Commonly reported side effects of antipsychotics:
- depression or a sharp increase in appetite;
- endocrine dysfunction;
- pathological drowsiness;
- deterioration in visual perception;
- gastrointestinal disorders;
- difficulty in deurination and defecation;
- violation of salivation;
- erectile dysfunction in men.
Extrapyramidal disorders are manifested by hyper- or hypokinetic disorders, which are muscle stiffness in combination with a limitation of the motor range or vice versa uncontrolled contractions musculature.
The principles of treatment with antipsychotics
There are various regimens for the use of antipsychotic drugs. Each is selected individually depending on the goals of therapy, the age and gender of the patient.
The so-called rapid method of relieving a symptom involves a progressive increase in dosage for 1-2 days. It is used for schizophrenic disorders.
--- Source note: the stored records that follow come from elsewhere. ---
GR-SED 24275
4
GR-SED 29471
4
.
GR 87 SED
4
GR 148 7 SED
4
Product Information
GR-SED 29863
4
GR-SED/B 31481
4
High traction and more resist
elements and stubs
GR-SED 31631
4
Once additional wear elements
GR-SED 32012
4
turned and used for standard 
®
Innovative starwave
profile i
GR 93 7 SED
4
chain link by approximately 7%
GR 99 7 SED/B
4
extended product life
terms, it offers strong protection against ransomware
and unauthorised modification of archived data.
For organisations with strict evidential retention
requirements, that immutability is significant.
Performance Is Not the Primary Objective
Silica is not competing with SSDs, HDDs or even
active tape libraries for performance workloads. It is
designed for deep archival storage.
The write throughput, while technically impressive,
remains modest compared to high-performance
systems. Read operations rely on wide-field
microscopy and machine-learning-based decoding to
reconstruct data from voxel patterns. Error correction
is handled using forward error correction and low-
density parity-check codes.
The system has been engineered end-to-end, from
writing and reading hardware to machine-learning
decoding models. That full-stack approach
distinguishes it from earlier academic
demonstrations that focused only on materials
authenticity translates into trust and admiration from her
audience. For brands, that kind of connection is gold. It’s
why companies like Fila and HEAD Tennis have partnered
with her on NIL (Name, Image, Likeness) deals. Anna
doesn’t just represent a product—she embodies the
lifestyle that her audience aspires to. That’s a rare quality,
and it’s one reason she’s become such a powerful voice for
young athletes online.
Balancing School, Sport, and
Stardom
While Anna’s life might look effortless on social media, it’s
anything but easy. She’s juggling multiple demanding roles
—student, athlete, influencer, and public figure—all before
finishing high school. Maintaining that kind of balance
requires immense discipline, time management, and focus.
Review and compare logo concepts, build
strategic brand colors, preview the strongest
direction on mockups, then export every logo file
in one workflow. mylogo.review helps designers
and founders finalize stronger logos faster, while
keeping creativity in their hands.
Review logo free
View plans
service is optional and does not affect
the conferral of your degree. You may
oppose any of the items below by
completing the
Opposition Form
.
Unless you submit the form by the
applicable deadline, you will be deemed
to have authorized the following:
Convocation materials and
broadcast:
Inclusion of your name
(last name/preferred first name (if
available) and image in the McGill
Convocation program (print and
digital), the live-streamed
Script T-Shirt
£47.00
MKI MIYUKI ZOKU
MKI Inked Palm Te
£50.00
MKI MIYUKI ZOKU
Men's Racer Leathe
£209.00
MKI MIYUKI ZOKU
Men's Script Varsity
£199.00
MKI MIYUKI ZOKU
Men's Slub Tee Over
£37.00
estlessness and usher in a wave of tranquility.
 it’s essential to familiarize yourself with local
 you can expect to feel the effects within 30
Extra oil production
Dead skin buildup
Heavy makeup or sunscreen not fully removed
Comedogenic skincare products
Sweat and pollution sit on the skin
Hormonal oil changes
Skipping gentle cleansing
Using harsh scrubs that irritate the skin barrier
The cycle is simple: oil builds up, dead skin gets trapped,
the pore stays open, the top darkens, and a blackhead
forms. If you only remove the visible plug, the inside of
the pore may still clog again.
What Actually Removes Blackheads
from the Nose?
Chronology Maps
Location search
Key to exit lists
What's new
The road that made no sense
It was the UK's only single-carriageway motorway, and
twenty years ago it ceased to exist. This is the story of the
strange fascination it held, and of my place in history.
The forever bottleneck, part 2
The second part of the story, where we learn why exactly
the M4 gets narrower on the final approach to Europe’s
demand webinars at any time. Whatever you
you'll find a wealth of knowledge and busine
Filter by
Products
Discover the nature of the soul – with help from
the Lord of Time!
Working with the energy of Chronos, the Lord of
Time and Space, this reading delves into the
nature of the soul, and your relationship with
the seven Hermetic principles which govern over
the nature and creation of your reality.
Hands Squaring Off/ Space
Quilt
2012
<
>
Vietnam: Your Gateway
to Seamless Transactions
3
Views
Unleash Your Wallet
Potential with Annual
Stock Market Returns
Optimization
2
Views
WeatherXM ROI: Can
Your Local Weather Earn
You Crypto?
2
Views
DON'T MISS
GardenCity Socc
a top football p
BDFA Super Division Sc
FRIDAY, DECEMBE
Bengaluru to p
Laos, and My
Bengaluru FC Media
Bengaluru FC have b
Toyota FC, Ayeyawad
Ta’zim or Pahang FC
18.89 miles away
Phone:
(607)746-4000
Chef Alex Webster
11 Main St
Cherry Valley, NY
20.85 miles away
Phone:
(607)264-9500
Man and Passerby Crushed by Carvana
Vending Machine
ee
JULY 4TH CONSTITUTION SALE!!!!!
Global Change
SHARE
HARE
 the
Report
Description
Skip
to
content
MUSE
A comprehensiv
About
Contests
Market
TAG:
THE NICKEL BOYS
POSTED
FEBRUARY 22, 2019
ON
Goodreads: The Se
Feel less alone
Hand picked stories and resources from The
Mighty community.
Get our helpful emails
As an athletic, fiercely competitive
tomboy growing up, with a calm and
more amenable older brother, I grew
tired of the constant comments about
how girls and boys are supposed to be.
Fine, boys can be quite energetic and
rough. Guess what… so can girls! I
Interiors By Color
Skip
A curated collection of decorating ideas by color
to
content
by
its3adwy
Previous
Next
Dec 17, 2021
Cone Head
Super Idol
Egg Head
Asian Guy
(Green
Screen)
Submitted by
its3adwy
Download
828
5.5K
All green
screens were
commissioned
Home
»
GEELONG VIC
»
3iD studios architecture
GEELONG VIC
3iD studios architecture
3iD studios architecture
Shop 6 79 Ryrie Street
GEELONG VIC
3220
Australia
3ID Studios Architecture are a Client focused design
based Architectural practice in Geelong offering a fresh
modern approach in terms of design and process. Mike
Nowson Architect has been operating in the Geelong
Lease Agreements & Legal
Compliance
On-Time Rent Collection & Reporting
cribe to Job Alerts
With a zigzag scheme of therapy, a maximum daily dose is prescribed with a sharp decrease in it for 1-2 days. Treatment with pauses provides for breaks of 5-6 days. With shock therapy, a neuroleptic is taken 2 times a week at the maximum possible dosage. This scheme is used to suppress acute psychosis.
The signs of sluggish mental disorders are eliminated by a slow method. The dose of the neuroleptic is gradually increased over 5-7 days. Typical indications for the application of this principle of treatment are mental retardation, delusional states, impoverishment of emotions.